In memory, we have: [_Py_slist_item, key_hash, key, data] where key size is table->key_size bytes (not stored in each table entry, only in the stable).

Pointer to key and data is computed with these macros:

#define _Py_HASHTABLE_ENTRY_PKEY(ENTRY) \
        ((const void *)((char *)(ENTRY) \
                        + sizeof(_Py_hashtable_entry_t)))

#define _Py_HASHTABLE_ENTRY_PDATA(TABLE, ENTRY) \
        ((const void *)((char *)(ENTRY) \
                        + sizeof(_Py_hashtable_entry_t) \
                        + (TABLE)->key_size))

But this approach is more annoying to use, it requires to play with pointers and requires such ugly macros.
msg365466 - (view) Author: STINNER Victor (vstinner) * (Python committer) Date: 2020-04-01 13:42
> Undefined C behavior going beyond end of struct via a [1] arrays.

How is it an undefined C behavior? It works well in practice, no?
msg365472 - (view) Author: Serhiy Storchaka (serhiy.storchaka) * (Python committer) Date: 2020-04-01 14:09
AFAIK extern "C" only affects mangling of function names. Because of overloading in C++ you can have several functions with the same name, and to distinguish "int abs(int)" from "float abs(float)" the C++ compiler mangles function names, that makes them incompatible with C.
msg365539 - (view) Author: Pablo Galindo Salgado (pablogsal) * (Python committer) Date: 2020-04-02 00:36
> How is it an undefined C behavior? It works well in practice, no?

Famous last words ;)
msg365671 - (view) Author: Gregory P. Smith (gregory.p.smith) * (Python committer) Date: 2020-04-03 02:40
updates:

- extern "C" is indeed really only about linking so it has no bearing.

What I'm hearing from talking to our C++ compiler team is unfortunately sad: The C++ standard does not support flexible array member syntax on purpose because it leads to problems specific to C++ (ex: what do "new" and "del" do?)
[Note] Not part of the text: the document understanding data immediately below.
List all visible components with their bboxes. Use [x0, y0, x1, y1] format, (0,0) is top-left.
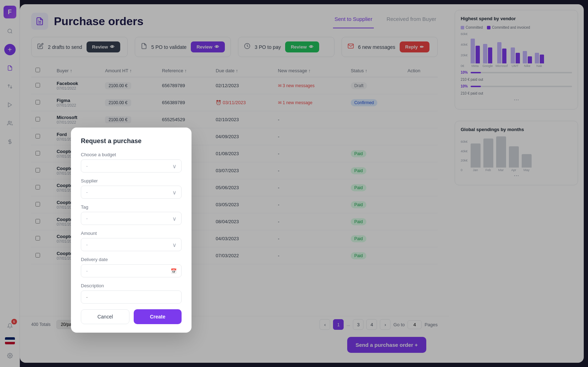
tag-field: Tag - — [81, 204, 182, 225]
request-purchase-modal: Request a purchase Choose a budget - Sup… — [71, 128, 192, 333]
description-input[interactable] — [81, 290, 182, 304]
description-field: Description — [81, 283, 182, 304]
delivery-date-field: Delivery date - 📅 — [81, 257, 182, 277]
amount-field: Amount - — [81, 231, 182, 251]
budget-select[interactable]: - — [81, 159, 182, 173]
budget-value: - — [86, 163, 88, 169]
budget-field: Choose a budget - — [81, 152, 182, 173]
supplier-field: Supplier - — [81, 178, 182, 199]
amount-value: - — [86, 242, 88, 247]
supplier-value: - — [86, 190, 88, 195]
modal-title: Request a purchase — [81, 137, 182, 145]
tag-select[interactable]: - — [81, 212, 182, 225]
delivery-date-wrapper: - 📅 — [81, 264, 182, 277]
budget-label: Choose a budget — [81, 152, 182, 157]
amount-label: Amount — [81, 231, 182, 236]
tag-value: - — [86, 216, 88, 221]
amount-select[interactable]: - — [81, 238, 182, 251]
budget-select-wrapper: - — [81, 159, 182, 173]
tag-select-wrapper: - — [81, 212, 182, 225]
supplier-select-wrapper: - — [81, 186, 182, 199]
cancel-button[interactable]: Cancel — [81, 309, 129, 324]
supplier-label: Supplier — [81, 178, 182, 184]
tag-label: Tag — [81, 204, 182, 210]
supplier-select[interactable]: - — [81, 186, 182, 199]
calendar-icon: 📅 — [171, 268, 177, 274]
amount-select-wrapper: - — [81, 238, 182, 251]
delivery-date-label: Delivery date — [81, 257, 182, 262]
delivery-date-input[interactable]: - 📅 — [81, 264, 182, 277]
create-button[interactable]: Create — [134, 309, 182, 324]
delivery-date-value: - — [86, 268, 88, 273]
description-label: Description — [81, 283, 182, 288]
modal-buttons: Cancel Create — [81, 309, 182, 324]
modal-overlay: Request a purchase Choose a budget - Sup… — [0, 0, 588, 367]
So some compilers will reject such code (just as some accept it treating it as C99 does).  Meaning we can't do this in any public header file.
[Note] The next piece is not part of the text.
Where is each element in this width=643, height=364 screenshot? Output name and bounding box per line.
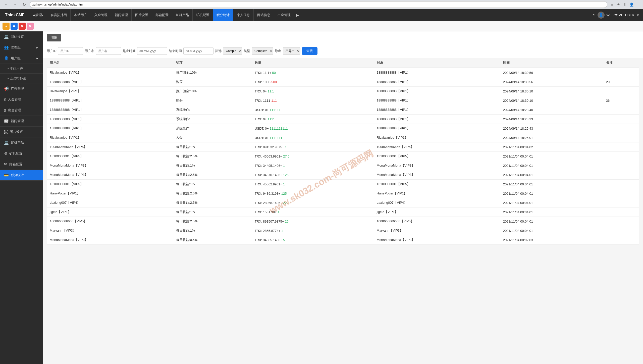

One workaround would indeed be to do something similar to that hashtable code, but it is quite annoying and I don't know that we could actually change the definition of PyBytesObject that way as its internals could be referenced externally.  (though all the bytes should line up regardless so even macros before and after such a change would be compatible?)

Within our internal private pure C code we could move to use this feature; things in .h files are the cross language issue.
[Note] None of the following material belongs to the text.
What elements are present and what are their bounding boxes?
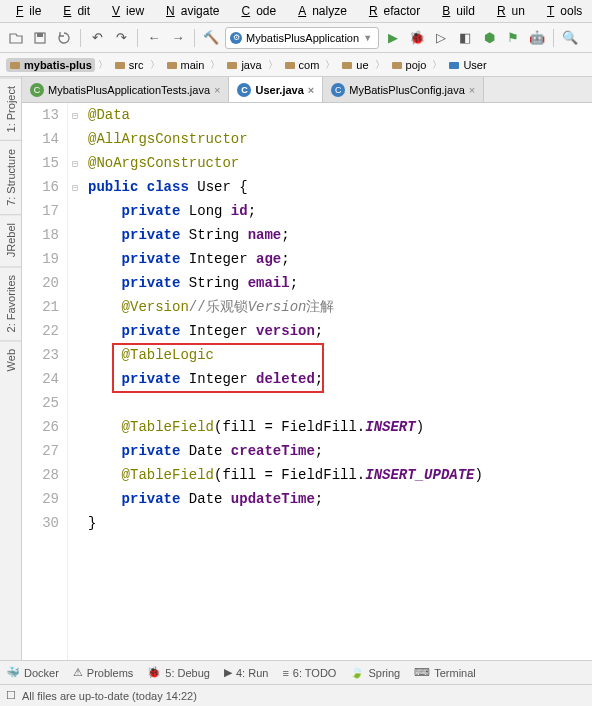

Anyways I'm following up internally to better understand the motivation for wanting code to not use the "it's worked forever" technically undefined behavior of the trailing [1] member and out of bounds access.

Pondering, I wonder if this could turn into a "-fwrapv" style of situation, we depend on that behavior working so we adopted the compiler flag when compilers started to care; so at most we might some day need to pass another compiler flag to ensure it stays?  we'll see.

I'm inclined not to move forward with my PRs for now.
msg365691 - (view) Author: STINNER Victor (vstinner) * (Python committer) Date: 2020-04-03 12:08
For me, the most sane option is to make structures opaque in the C API, and then flexible array members.

I did something similar for atomic types. First, we got tons of build isssues with various C compilers and then with C++ compilers. I moved the header to our "internal C API", so basically I removed it from the public C API. Since that time, we stopped to get bug reports about pyatomic.h :-)
msg365744 - (view) Author: Gregory P. Smith (gregory.p.smith) * (Python committer) Date: 2020-04-04 04:26
agreed, being opaque seems ideal.
msg365745 - (view) Author: Gregory P. Smith (gregory.p.smith) * (Python committer) Date: 2020-04-04 04:27
PyBytesObject could become a struct that contains a single opaque internal struct.

there is some code out there that references PyBytesObjects internals by field name but my searches across a broad swath of code so far seem to suggest that is so rare this change may be plausible (more research needed).  People are using the PyBytes_ macros and APIs.  yay!
msg366883 - (view) Author: Antoine Pitrou (pitrou) * (Python committer) Date: 2020-04-20 21:13
Another possibility yet would be:

typedef struct {
    PyObject_VAR_HEAD
    Py_hash_t ob_shash;
    char ob_sval;
} PyBytesObject;

#define PyBytes_AS_STRING(op) (assert(PyBytes_Check(op)), \
                                &(((PyBytesObject *)(op))->ob_sval))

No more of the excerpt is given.